La répartition des emplois entre l’industrie, les services et le commerce change. L’industrie a tendance à absorber moins de main d’oeuvre, les secteurs modernes du commerce détruisent également des emplois avec l’augmentation sensible des chaînes modernes de distribution. Les petits emplois dans les services se multiplient à côté d’un sous-secteur des services modernes soumis également à l’informatisation croissante. Cette nouvelle distribution des emplois entre secteurs et au sein de chacun de ces secteurs se traduit par une tendance à la concentration d’une main d’oeuvre peu qualifiée, touchant des rémunérations faibles, qui n’est pas sans rappeler les mouvements d’emplois et de revenus qui ont eu lieu également aux Etats-Unis dans les années 80.[[D’une manière générale, on observe une réduction quasi continue depuis une dizaine d’années du salaire minimum réel au Mexique mais une amélioration légère du salaire réel moyen des ouvriers dans l’industrie à partir de 1988 suivie d’une détérioration à partir de 1991, d’une amélioration franche suivie d’une légère détérioration des salaires des employés (les cadres) dans l’industrie, d’une relative stabilisation des salaires des travailleurs des maquiladoras depuis 1989 à un niveau quasiment deux fois plus élevé que le salaire réel minimum, mais en dessous du salaire dans la construction civile ou des ouvriers de l’industrie (Rendon T. et Salas C.; Husson M.). L’évolution en Argentine semble suivre un parcours plus heurté. Après des chutes prononcées, le salaire réel minimum baisse, mais le salaire réel moyen, hors fonction publique, augmente avec le succès du Plan de stabilisation, ce qui est loin d’être le cas aussi bien pour les salaires que pour l’emploi dans la fonction publique. Il semble que sa croissance fléchisse en 1993.

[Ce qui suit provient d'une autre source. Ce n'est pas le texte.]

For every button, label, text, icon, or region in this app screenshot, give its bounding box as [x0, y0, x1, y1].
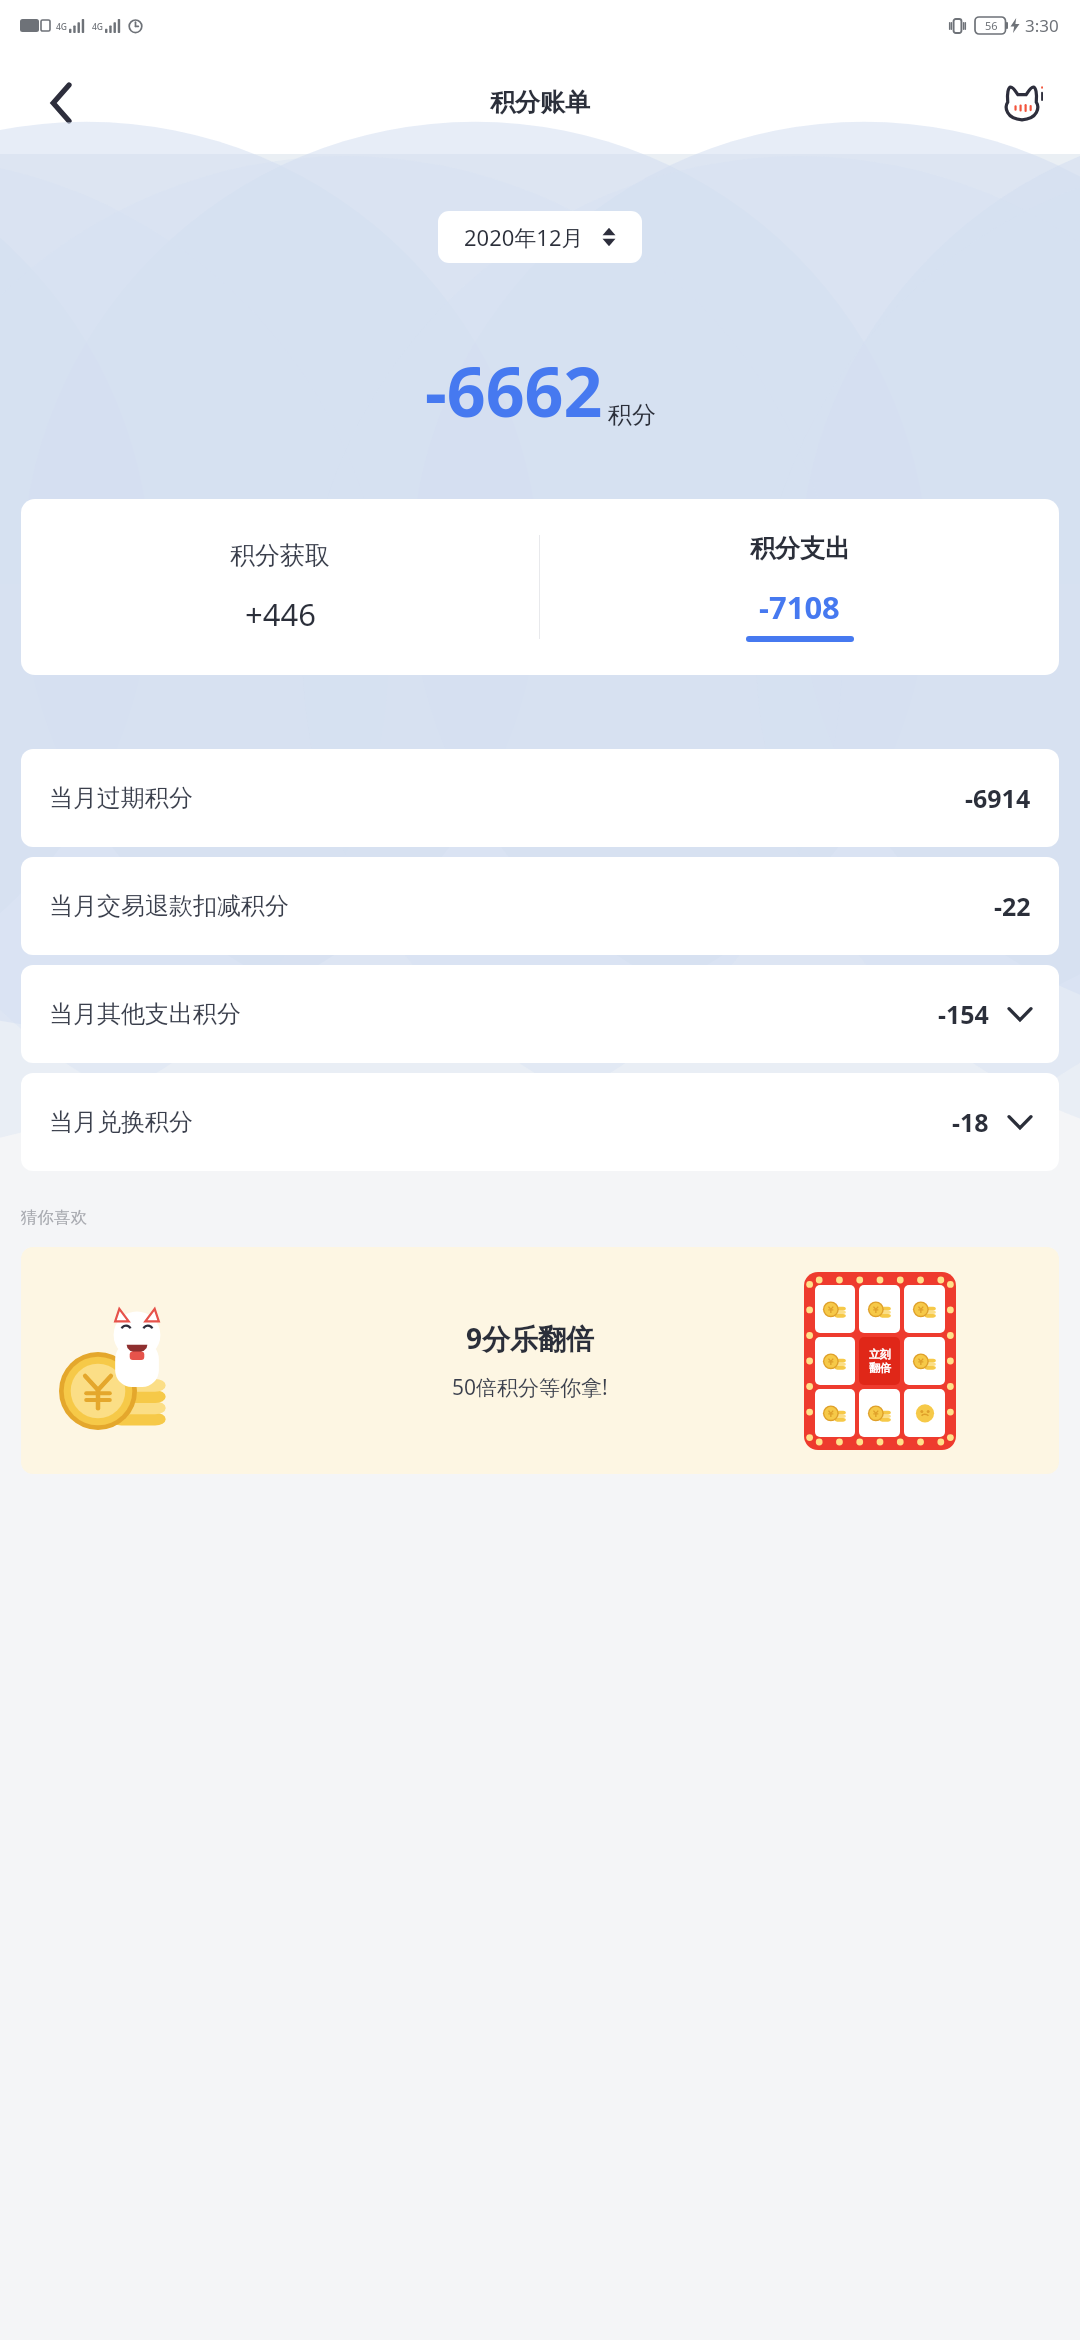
staticText: 积分账单: [490, 87, 590, 118]
button[interactable]: 返回: [38, 79, 86, 127]
staticText: -154: [938, 997, 989, 1031]
staticText: 积分: [608, 400, 656, 430]
button[interactable]: 当月其他支出积分: [21, 965, 1059, 1063]
button[interactable]: 当月交易退款扣减积分: [21, 857, 1059, 955]
button[interactable]: 9分乐翻倍: [21, 1247, 1059, 1474]
staticText: -6662: [425, 344, 603, 437]
staticText: 立刻: [869, 1347, 891, 1361]
staticText: -7108: [759, 586, 840, 628]
staticText: 9分乐翻倍: [466, 1319, 595, 1357]
staticText: 猜你喜欢: [21, 1207, 87, 1228]
staticText: 当月其他支出积分: [49, 999, 241, 1029]
staticText: -18: [952, 1105, 989, 1139]
staticText: 积分获取: [230, 540, 330, 571]
staticText: 3:30: [1025, 14, 1059, 37]
button[interactable]: 当月兑换积分: [21, 1073, 1059, 1171]
staticText: -22: [994, 889, 1031, 923]
staticText: 当月过期积分: [49, 783, 193, 813]
staticText: 4G: [56, 21, 68, 33]
staticText: +446: [245, 593, 316, 635]
staticText: 当月交易退款扣减积分: [49, 891, 289, 921]
staticText: 积分支出: [750, 533, 850, 564]
staticText: -6914: [965, 781, 1031, 815]
staticText: 当月兑换积分: [49, 1107, 193, 1137]
staticText: 50倍积分等你拿!: [452, 1373, 608, 1402]
staticText: 4G: [92, 21, 104, 33]
staticText: 2020年12月: [464, 222, 584, 252]
button[interactable]: 客服: [996, 77, 1048, 129]
button[interactable]: 2020年12月: [438, 211, 642, 263]
staticText: 翻倍: [869, 1361, 891, 1375]
button[interactable]: 积分获取: [21, 499, 539, 675]
button[interactable]: 积分支出: [540, 499, 1059, 675]
staticText: 56: [985, 18, 998, 33]
button[interactable]: 当月过期积分: [21, 749, 1059, 847]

Il est prématuré de déduire des tendances lourdes de ces évolutions. Elles peuvent être contrecarrées par une redéfinition du rapport salarial, suite à des luttes, des négociations y compris avec les Etats-Unis (voir les réponses du Président du Mexique aux critiques des élus nord-américains sur les salaires faibles au Mexique dans le cadre des discussions au Sénat sur la signature de l’ALENA). On peut cependant penser qu’elles reflètent probablement la structuration différente de l’emploi. Si tel devait être le cas, la hausse du salaire moyen dans l’industrie devrait se distancer davantage de celle de la productivité du travail. On peut supposer dès lors que se dessine une nouvelle configuration des revenus du travail. Les pauvres le sont moins et se rapprochent de la ligne de pauvreté, la franchissent d’autant plus facilement qu’ils étaient proches d’elle. Ceux qui avaient un revenu modeste ont tendance à recevoir un revenu très modeste. Il y a un déplacement vers la ligne de pauvreté avec cette nouvelle configuration de l’emploi et des revenus, pour une fraction importante de la population et un déplacement dans l’autre sens pour une fraction faible de la population. Moins de pauvres (au sens statistique du terme), plus d’appauvrissement. L’appauvrissement absolu semble ainsi constituer une tendance lourde.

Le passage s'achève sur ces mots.